Figure 1. Phase-locked loop block diagram.
Contains adjustable tuning elements such as varactors whose capacitance varies with input voltage. Therefore, the PLL circuit can be regarded as a VCO feedback control system. The input or control voltage required by the VCO is usually higher than the supply voltage supplied to the PLL circuit. The supply voltage is typically 3.3 V or 5 V, while the VCO may require more than 20 V depending on frequency requirements. To generate a wider range of frequencies, a VCO with a wider tuning range can be used. Figure 2 shows an example of a simple circuit that supports a gigahertz range VCO.
Figure 2. High-voltage charge pump power supply simplified circuit for the ADF4150HV.
DCYS100200-12 from Synergy Microwave Corporation can be used. The product produces a 2 GHz frequency at 28 V (VTUNE) as shown in Figure 3.
Figure 3. Control voltage versus frequency for DCYS100200-12.
There are several possible options for generating high control voltages. One is to use an active loop filter, which basically consists of a high-speed amplifier and a low-pass filter that converts the output pulse from the phase detector (CPOUT) into a clean DC voltage. Alternatively, a PLL frequency synthesizer with an integrated charge pump, such as ADI’s ADF4150HV, can be used. This device does not require an additional active loop filter. While both solutions require high voltage power supplies, using the ADF4150HV reduces the number of components required. Distortion and phase noise caused by active filter amplifiers are also avoided. In addition, the ADF4150HV allows the implementation of fractional-N or integer-N phase-locked loop frequency synthesizers. The frequency of the final VCO can be divided by 1, 2, 4, 8, or 16, allowing the output frequency to reach 31.25 MHz.
The high voltages required for the integrated charge pump of the PLL can be generated using the ADP1613 DC-DC boost converter without degrading the PLL performance. The ADP1613 is a high-efficiency switching regulator with integrated power transistors that can easily achieve an output voltage of 20V. Higher output voltages can also be achieved using additional external components, especially through external power transistors. The switching frequency of the ADP1613 is adjustable from 650 kHz to 1.3 MHz. This allows for better transient response and simple noise filtering. In general, a switching frequency higher than 1 MHz is recommended to reduce switching noise through the PLL loop filter.

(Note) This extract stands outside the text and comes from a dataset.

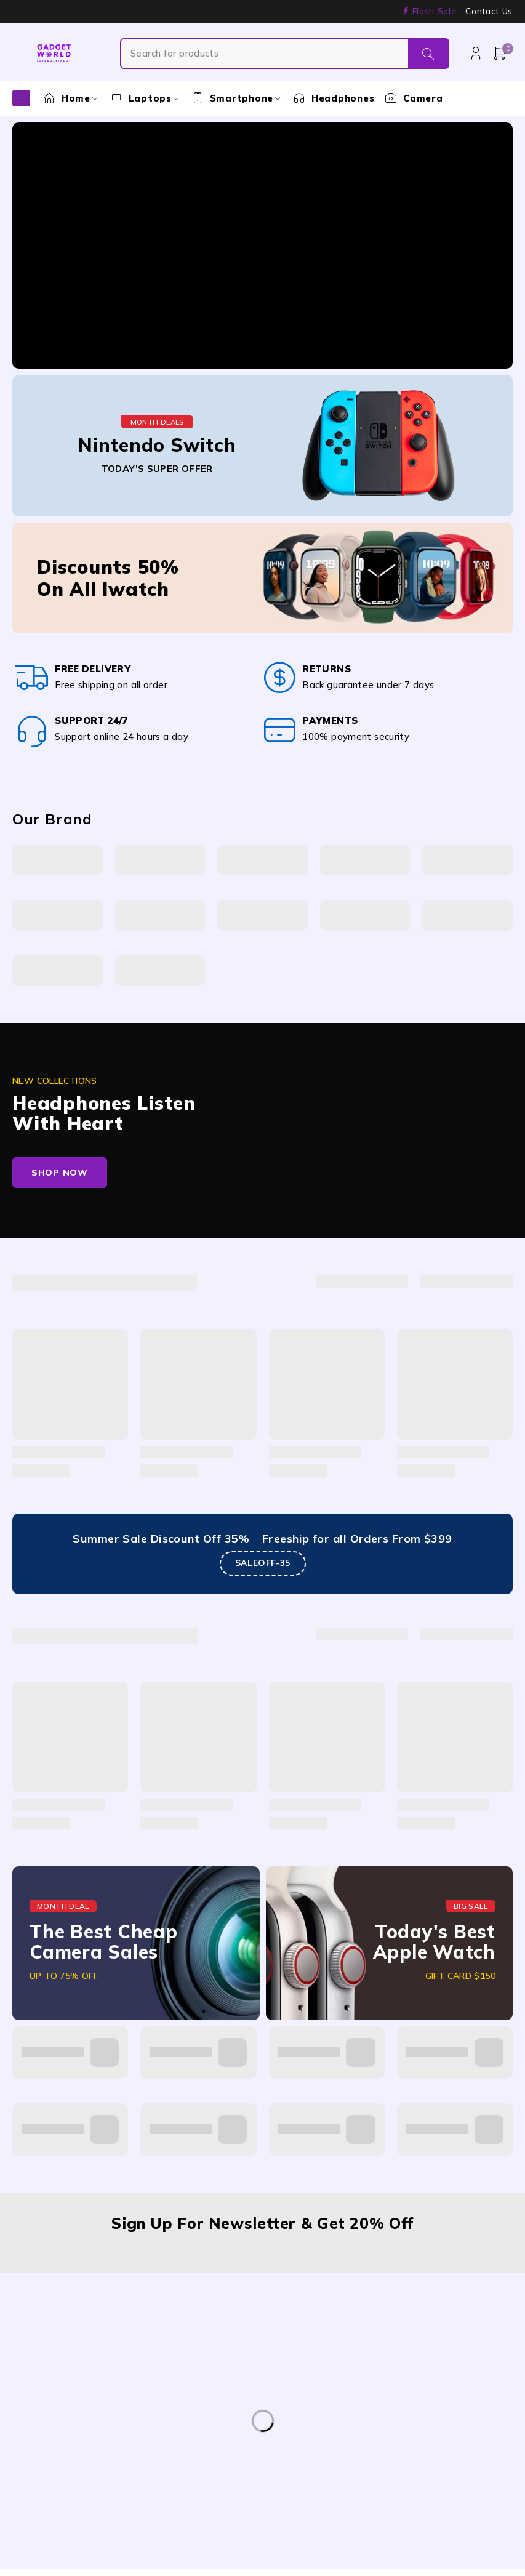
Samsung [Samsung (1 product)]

The phase-locked loop frequency synthesizer circuit using the ADF4150HV provides ultra-wideband PLL functionality by using an integrated RF divider. The operating frequency range is 62.5 MHz to 2 Ghz. By using the same PLL hardware design, different frequencies can be generated for multiple different hardware platforms in the system. However, if a design is required for different VCO types, the corresponding loop filter needs to be integrated into the design. Only in this way can the reliable operation of the phase-locked loop be ensured. To achieve a relatively wide range of output frequency regulation, and the associated higher output power, small filters are also required at each RF output of the ADF4150HV. A parallel connection of a 27 nH Inductor and a 50 Ω resistor can effectively regulate frequencies up to 3 GHz. This resistor provides a defined output impedance lower inductance will cause the frequency band to extend into the lower range.
Today, all-in-one integrated solutions for larger frequency ranges (ie for PLLs, filters, and VCOs) are also available, but the close proximity of different components can lead to unwanted coupling. The discrete design and resulting physical separation can substantially reduce this risk.
The frequency synthesizer simulation tool ADIsimPLL? can also provide effective assistance for HF functional block development and HF signal chain device modeling. Using this tool, designers can more easily simulate all important nonlinear effects that affect PLL performance; for example, unwanted spurs (spurious frequencies) that occur during frequency synthesis.